SK Hynix just pulled off the largest foreign IPO in US history, raising $26.5 billion to expand its memory chip production as AI demand skyrockets. The South Korean giant’s Nasdaq debut underlines how critical its high-bandwidth memory (HBM) chips—think of them as the ultra-fast RAM for AI brains—are to powering everything from Nvidia’s GPUs to next-gen data centers.

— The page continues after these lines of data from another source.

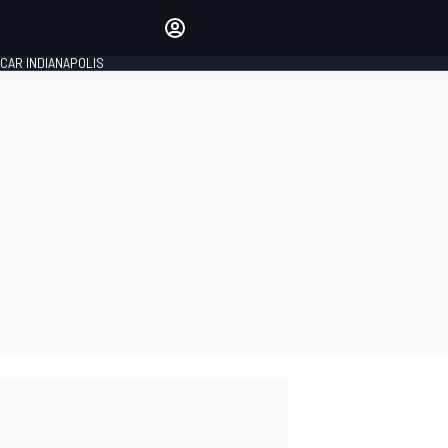
Make your voice heard with
article commenting.
CAR INDIANAPOLIS
SIGN IN
EDITION
GLOBAL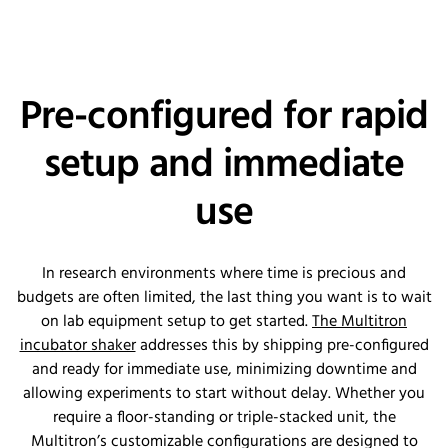
Pre-configured for rapid
setup and immediate
use
In research environments where time is precious and
budgets are often limited, the last thing you want is to wait
on lab equipment setup to get started.
The Multitron
incubator shaker
addresses this by shipping pre-configured
and ready for immediate use, minimizing downtime and
allowing experiments to start without delay. Whether you
require a floor-standing or triple-stacked unit, the
Multitron’s customizable configurations are designed to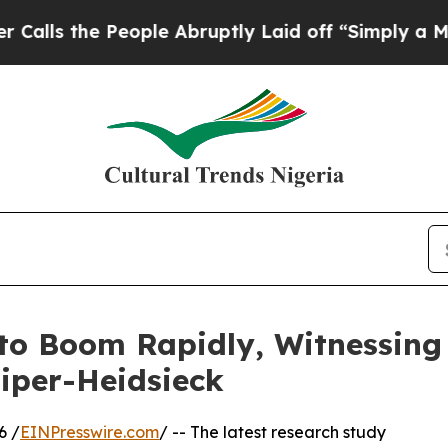
ople Abruptly Laid off “Simply a Math Problem
o Boom Rapidly, Witnessing
Piper-Heidsieck
6 /
EINPresswire.com
/ -- The latest research study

How SK Hynix’s $26.5B IPO breaks records

The company sold 177.9 million American depositary shares (ADRs) at $149 each, letting US investors buy in at a fraction of the cost of a full share in Seoul. The offering, which begins trading today under the temporary ticker SKHYV (switching to SKHY on July 13), surpassed Alibaba’s $25 billion 2014 IPO to become the biggest US debut by a non-American firm.

Demand was fierce: reports suggest orders exceeded available shares by seven times, despite a 2.7% premium over its Seoul stock price. The stock opened 14% above its IPO price in early trading, defying the so-called “Korea Discount” that typically depresses valuations for South Korean companies due to governance and geopolitical concerns.

Why memory chips are the new oil for AI

SK Hynix’s HBM chips are a linchpin for AI GPUs, with Nvidia relying on the company as a key supplier. The funds raised will go toward:

  • A new fab in South Korea to ease the global memory shortage
  • A packaging facility in the same country
  • EUV scanners, the cutting-edge machines needed to produce next-gen chips

For everyday users, this means faster, more efficient AI tools—from chatbots to autonomous vehicles—without the bottlenecks currently slowing development.

US pushes for local chip production

The timing aligns with a broader US push to onshore chip manufacturing. Commerce Secretary Howard Lutnick reportedly met with Samsung and SK Hynix to discuss building new US fabs, aiming to reduce reliance on South Korea. Micron, SK Hynix’s top competitor, has already pledged $250 billion to US manufacturing, promising 90,000+ jobs.

Yet the challenge is steep: both Korean chipmakers just committed over $550 billion to domestic expansion, signaling a global race to dominate the AI supply chain. For now, SK Hynix’s IPO windfall gives it the firepower to stay ahead.